Problem details: Within the entries below, find every line that has the string "beberapa", then copy it.

Extracted data entries:
---

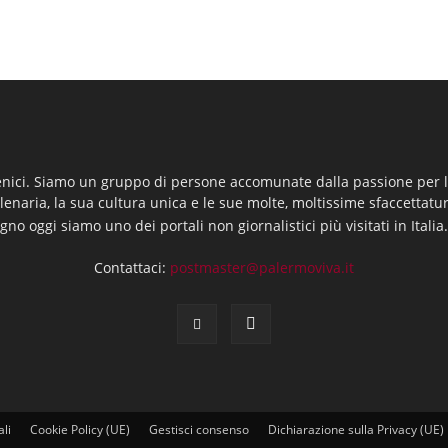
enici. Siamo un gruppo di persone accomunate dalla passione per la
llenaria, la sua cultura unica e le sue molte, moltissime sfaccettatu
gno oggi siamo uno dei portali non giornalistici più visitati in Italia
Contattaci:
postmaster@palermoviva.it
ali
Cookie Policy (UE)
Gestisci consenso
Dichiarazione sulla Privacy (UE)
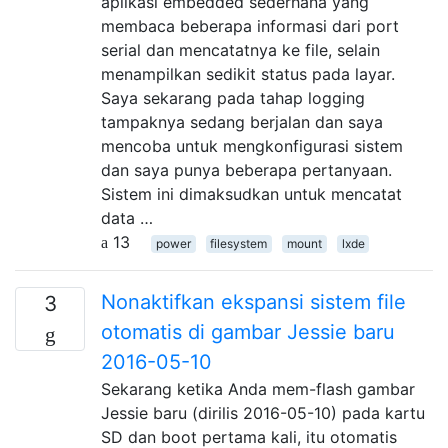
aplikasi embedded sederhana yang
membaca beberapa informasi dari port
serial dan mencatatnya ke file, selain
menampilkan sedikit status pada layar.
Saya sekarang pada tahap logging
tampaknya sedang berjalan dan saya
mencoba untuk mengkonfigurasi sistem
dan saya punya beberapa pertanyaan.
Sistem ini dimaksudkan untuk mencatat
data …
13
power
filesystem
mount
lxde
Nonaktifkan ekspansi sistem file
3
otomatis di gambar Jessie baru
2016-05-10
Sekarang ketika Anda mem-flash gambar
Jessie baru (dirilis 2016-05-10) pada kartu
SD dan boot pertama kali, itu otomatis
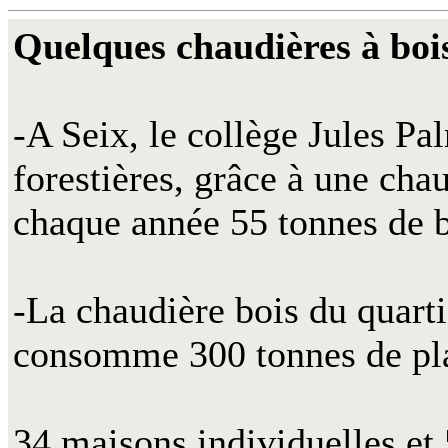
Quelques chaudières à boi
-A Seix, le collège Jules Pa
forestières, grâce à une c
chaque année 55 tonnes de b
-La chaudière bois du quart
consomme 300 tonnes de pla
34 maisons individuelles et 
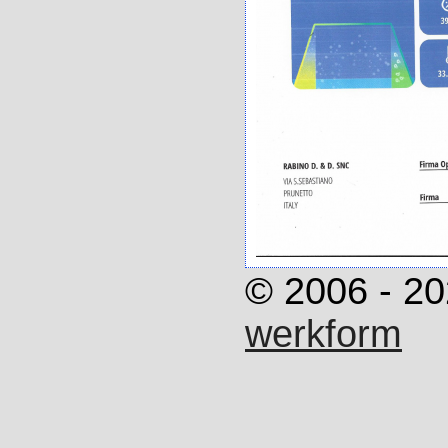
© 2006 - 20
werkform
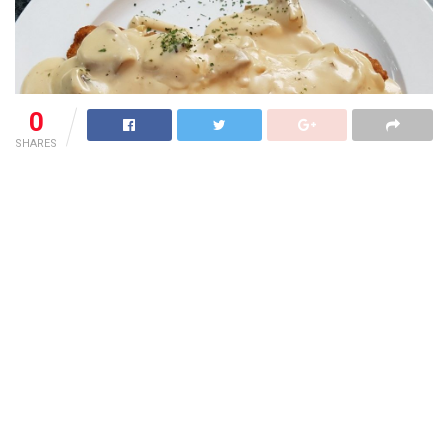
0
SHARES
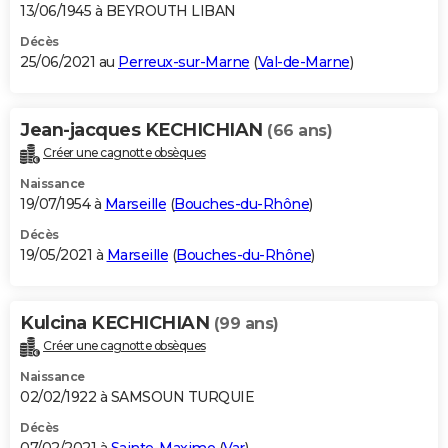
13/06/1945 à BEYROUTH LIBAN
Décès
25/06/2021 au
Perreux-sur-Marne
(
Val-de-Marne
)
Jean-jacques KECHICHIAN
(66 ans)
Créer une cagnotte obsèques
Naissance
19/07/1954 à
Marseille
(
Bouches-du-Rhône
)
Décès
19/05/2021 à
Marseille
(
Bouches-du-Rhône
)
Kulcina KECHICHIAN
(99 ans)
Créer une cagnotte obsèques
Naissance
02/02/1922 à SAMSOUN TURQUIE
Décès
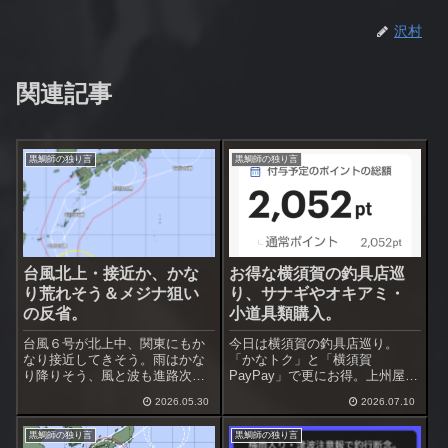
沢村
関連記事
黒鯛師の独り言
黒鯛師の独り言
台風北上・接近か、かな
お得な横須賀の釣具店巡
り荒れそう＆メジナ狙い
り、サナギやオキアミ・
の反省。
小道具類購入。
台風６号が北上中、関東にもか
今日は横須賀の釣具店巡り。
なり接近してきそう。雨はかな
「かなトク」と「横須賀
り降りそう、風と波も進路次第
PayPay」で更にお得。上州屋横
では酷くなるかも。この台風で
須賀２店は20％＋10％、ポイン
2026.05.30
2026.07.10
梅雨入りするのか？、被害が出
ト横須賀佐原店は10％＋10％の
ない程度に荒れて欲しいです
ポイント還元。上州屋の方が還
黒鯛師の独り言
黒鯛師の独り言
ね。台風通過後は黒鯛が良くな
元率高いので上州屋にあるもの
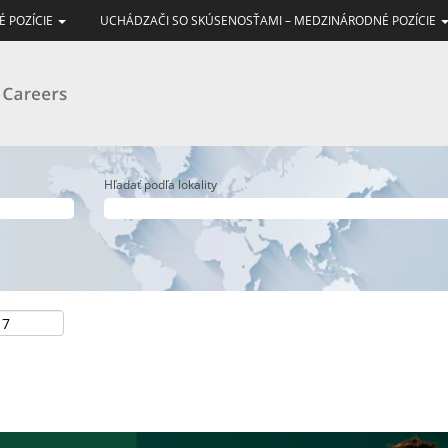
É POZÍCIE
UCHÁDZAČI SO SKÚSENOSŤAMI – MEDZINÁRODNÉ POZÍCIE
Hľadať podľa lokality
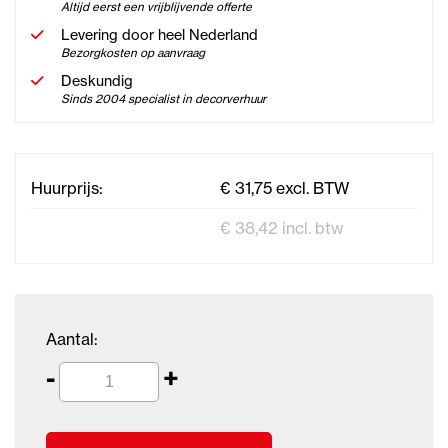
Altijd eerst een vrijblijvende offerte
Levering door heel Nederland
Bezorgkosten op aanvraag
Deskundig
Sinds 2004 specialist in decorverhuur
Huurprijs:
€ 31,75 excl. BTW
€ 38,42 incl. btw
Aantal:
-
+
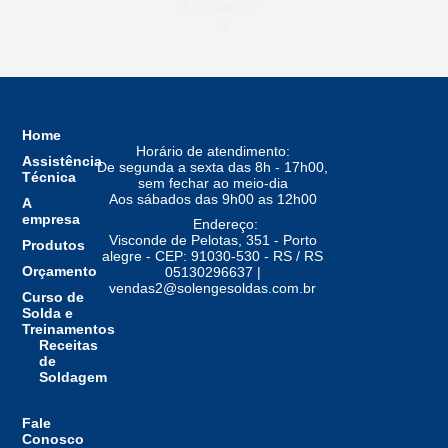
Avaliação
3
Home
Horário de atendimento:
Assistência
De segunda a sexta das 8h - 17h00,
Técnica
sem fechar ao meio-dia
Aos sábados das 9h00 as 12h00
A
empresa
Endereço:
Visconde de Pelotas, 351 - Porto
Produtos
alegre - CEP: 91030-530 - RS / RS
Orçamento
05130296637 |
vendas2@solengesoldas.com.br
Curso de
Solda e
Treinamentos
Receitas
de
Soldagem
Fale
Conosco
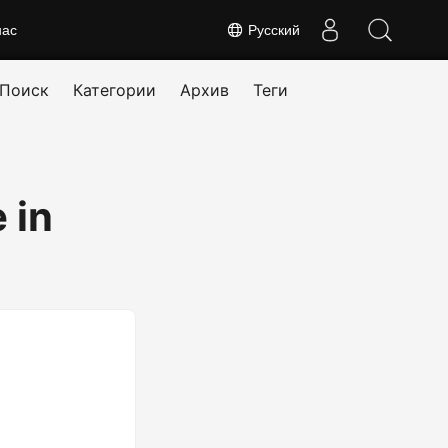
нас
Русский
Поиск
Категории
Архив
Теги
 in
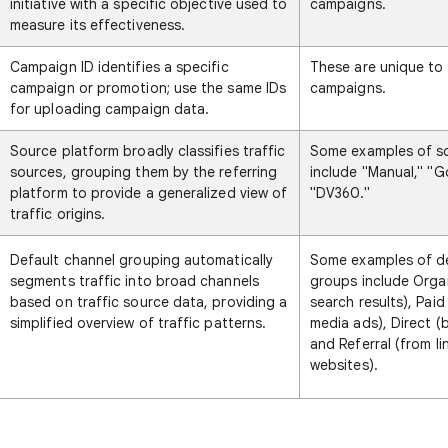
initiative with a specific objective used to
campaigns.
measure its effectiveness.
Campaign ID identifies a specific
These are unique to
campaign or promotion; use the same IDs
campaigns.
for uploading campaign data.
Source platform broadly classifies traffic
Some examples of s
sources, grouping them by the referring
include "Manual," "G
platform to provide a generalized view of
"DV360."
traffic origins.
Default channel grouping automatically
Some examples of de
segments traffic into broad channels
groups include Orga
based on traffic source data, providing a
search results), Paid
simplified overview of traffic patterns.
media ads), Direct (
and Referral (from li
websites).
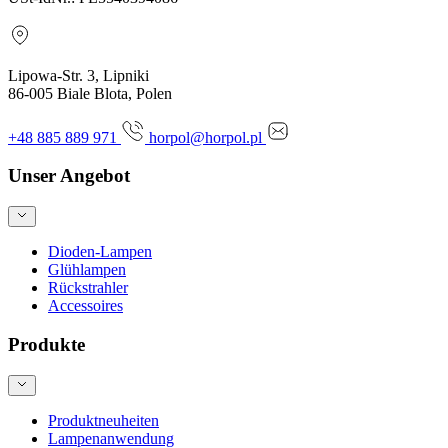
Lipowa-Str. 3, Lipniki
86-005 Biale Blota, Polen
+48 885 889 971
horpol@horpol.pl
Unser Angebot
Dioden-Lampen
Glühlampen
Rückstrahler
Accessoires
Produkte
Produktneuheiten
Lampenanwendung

---

Output for this exercise:
membaca beberapa informasi dari port
dan saya punya beberapa pertanyaan.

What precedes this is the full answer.